ゆっくりと山の中の方へ戻っていき、わたしたちから少しずつ離れていった。


うさぎは、景色の一部になって、ふと見失うほど、その場所に存在がぴったりと当てはまっていた。


欠けていたパズルのピースがはまったみたいに。


戻っていく、帰っていく、という表現が浮かんだ。


その光景を、わたしと親は、じっと見つめていた。


不思議に胸を打つ光景だった。



どんな小動物を飼っても、「うるさい、汚い、臭い」以外の感想を持ったことがない親が、


その光景を見て、初めて感慨深そうに、


「ナナちゃんは、ここに放したほうが、幸せなのかもね」とぽつりとつぶやいた。


そしてわたしを見て、


「どうする?ここにナナちゃん、放してく?お母さん、いいよ。」と真顔で聞いた。



うさぎは、鳴かない動物、声のない動物、だけど、そこにいるうさぎは、


毛並みの一本一本までもが、叫び声をあげているようだった。


きっと、わたしも、親も、うさぎの同じ声を聞いたのだろう。


きっと、最初で最後の、うさぎの叫び声だったのだろう。





わたしも同じことを考えていた。


わたしの意見など、普段は決して求めない、親の心変わりを待たないためにも、


私の脳みそは、フル高速で必死に考えていた。


どうしたらいいのか。


私の決断と選択が、うさぎにとって、何が一番最良なものになるのか。


うさぎの寿命、山にいるときと、飼育されてるときと、どっちが長く生を保てるか、


人間に飼育されることと、山に放されることと、どちらがより残酷ではない死を得られるか。

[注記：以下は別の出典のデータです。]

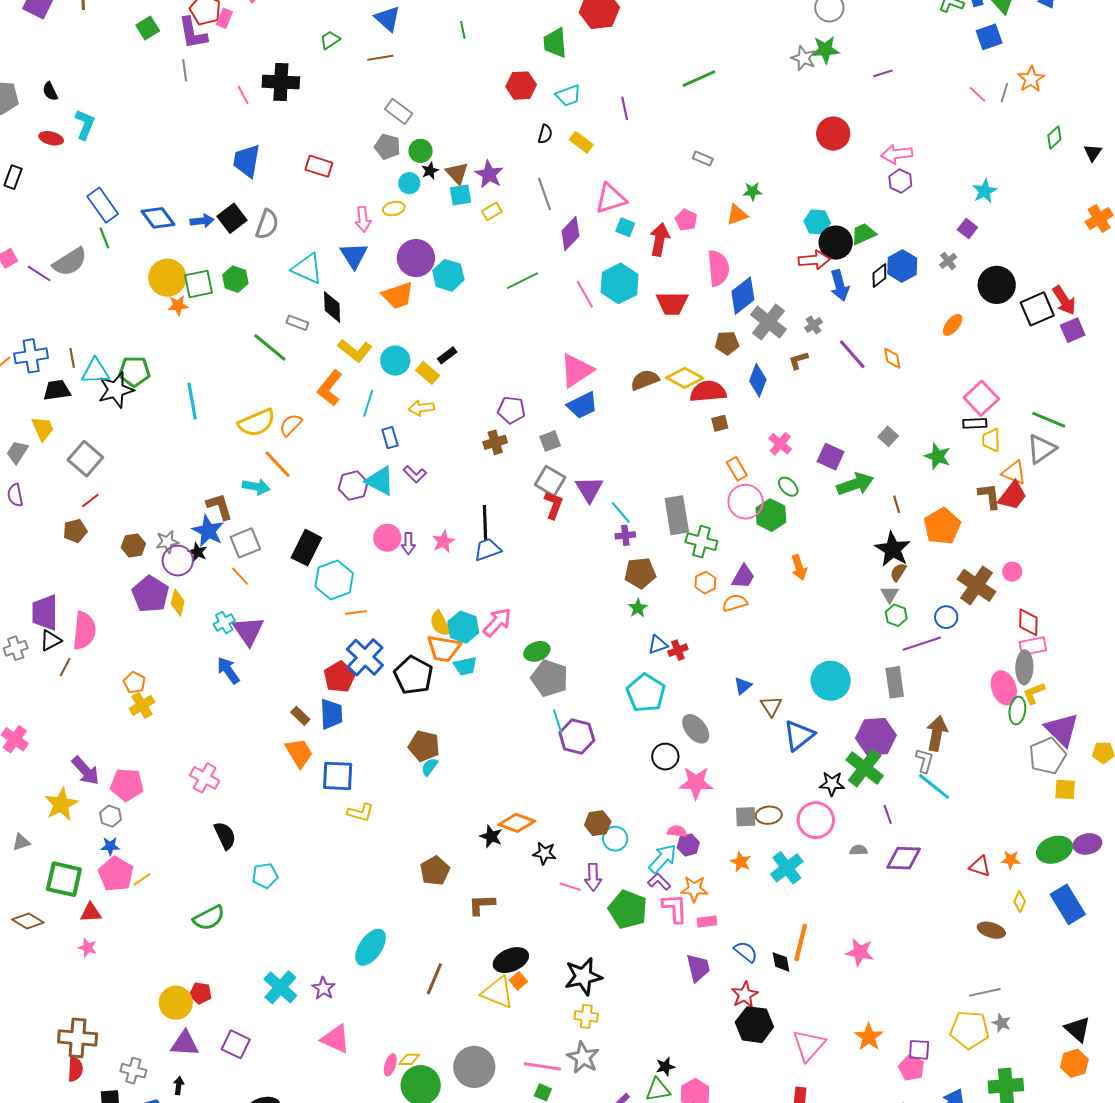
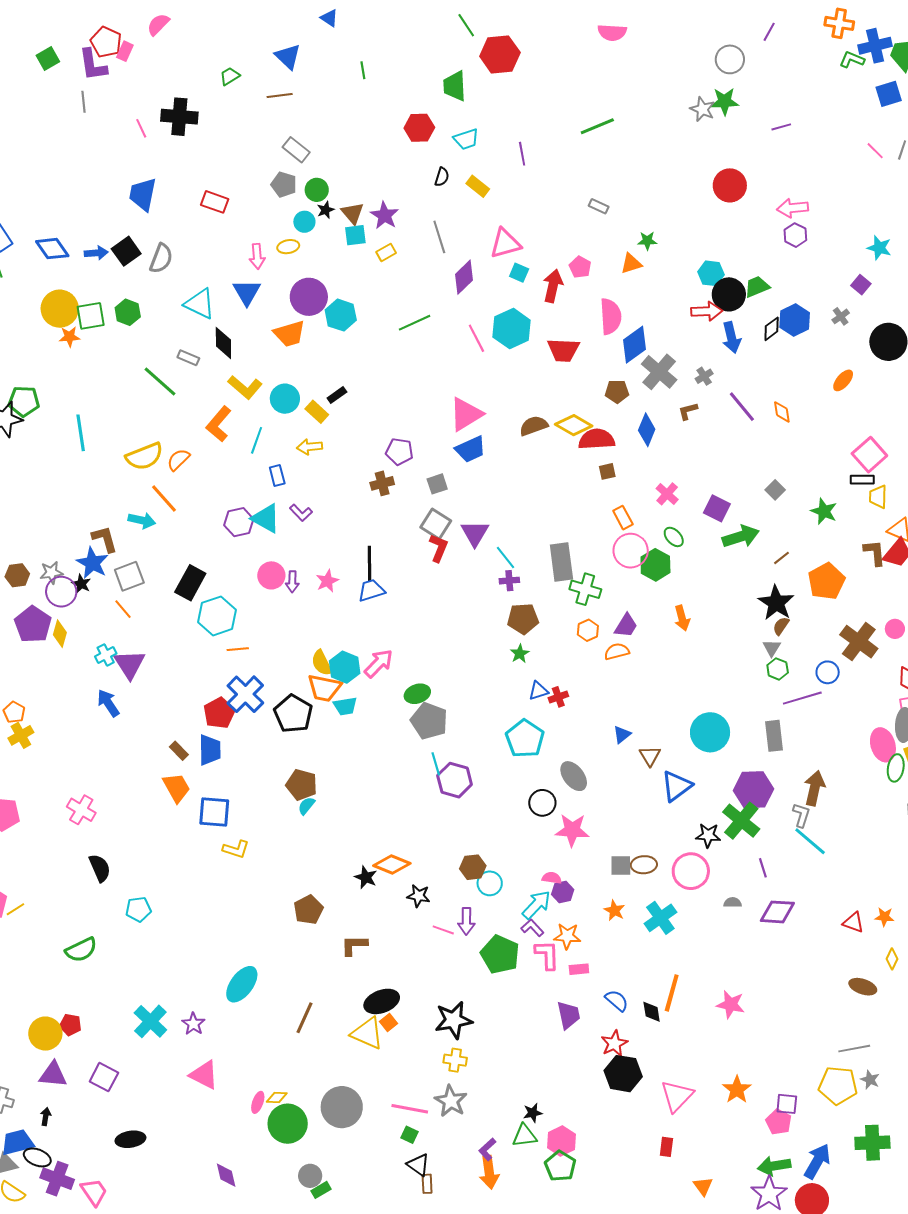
cyan star: (985, 191) -> (879, 248), turned -30
brown line: (897, 504) -> (782, 558), turned 66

人間に飼育される場合だったら、その後の展開は明白に思い描ける。



でも、山にうさぎを放した場合の展開は、全く思い描けなかった。


そこは、空白であり、うさぎの意思の脚で駆ける道筋が、


人間の意思の壁を越えて、自由に描き出される場所だった。


わたしはそれが、なんとなく、漠然と、不安に感じた。



うさぎの航跡が、人間の、私たちの手で描いた、私に予測可能な展開を超えて、


うさぎの意志で、自由という全くの空白の中に描く足跡を想像すると、


わたしは、激しく不安になり、自分の気持ちに動揺した。



それがどんなに残酷な展開であっても、予測のつく、


可能性の縛られた、人間の檻に閉じ込められたうさぎを想像するほうが、


それがどんなに過酷ではあっても、孤高で自由な山のうさぎを想像するより、


わたしにとって、気持ち的に、楽であり、許すことができた。



わたしはその瞬間、うさぎを手放したくない、


うさぎを自由にしたくない、わたしがそれを許されないのに、


うさぎだけ、ここから逃げることは許せない、


わたしだけ、この同じ水槽の底に、取り残されることは、耐えられない。


そのように感じたのだ。



わたしは、うさぎを呼び戻した。


ナナ、とうさぎの名前を呼んだ。


水槽の中で命を枯渇させられ、


エサを投げ与えられるときにだけ呼ばれる名前に反射的に反応するようになってしまったうさぎは、


すぐに、ぴょこぴょこと跳ねながらわたしたちの元に戻ってきた。


わたしは一瞬、わたしの声など振り払って、


脱兎のごとく山の中へ逃げてほしいという強い思いが突き上げた。


私はうさぎの名前を呼ぶ自分の声を呪った。



今、この瞬間に、私の声など出なくなればいい、と祈った。


声を持たないウサギのように。


声を持たないウサギは、どんなに逃げたって、いつだって、他の声に縛られるしかないのだ。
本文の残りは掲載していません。